▶ [WHAT IS BEING ASKED]: Go over the lines below, and when one contains the word "mobile", copy it.

(Dataset records)
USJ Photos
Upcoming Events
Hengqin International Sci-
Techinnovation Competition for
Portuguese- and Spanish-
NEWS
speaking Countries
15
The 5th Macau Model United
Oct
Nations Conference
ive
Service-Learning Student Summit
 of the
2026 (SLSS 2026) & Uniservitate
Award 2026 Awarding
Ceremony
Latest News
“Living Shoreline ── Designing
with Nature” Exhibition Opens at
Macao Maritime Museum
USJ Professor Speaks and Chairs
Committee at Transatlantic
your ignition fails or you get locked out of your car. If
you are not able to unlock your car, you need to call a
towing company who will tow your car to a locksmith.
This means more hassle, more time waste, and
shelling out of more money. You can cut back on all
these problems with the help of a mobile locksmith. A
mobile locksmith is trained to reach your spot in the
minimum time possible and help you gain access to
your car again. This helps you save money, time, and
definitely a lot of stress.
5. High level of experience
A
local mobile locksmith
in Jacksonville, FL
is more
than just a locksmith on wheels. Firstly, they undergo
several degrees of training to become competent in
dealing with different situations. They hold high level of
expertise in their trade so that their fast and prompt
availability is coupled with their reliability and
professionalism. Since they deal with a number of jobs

▶ [RESPONSE]:
these problems with the help of a mobile locksmith. A
mobile locksmith is trained to reach your spot in the
local mobile locksmith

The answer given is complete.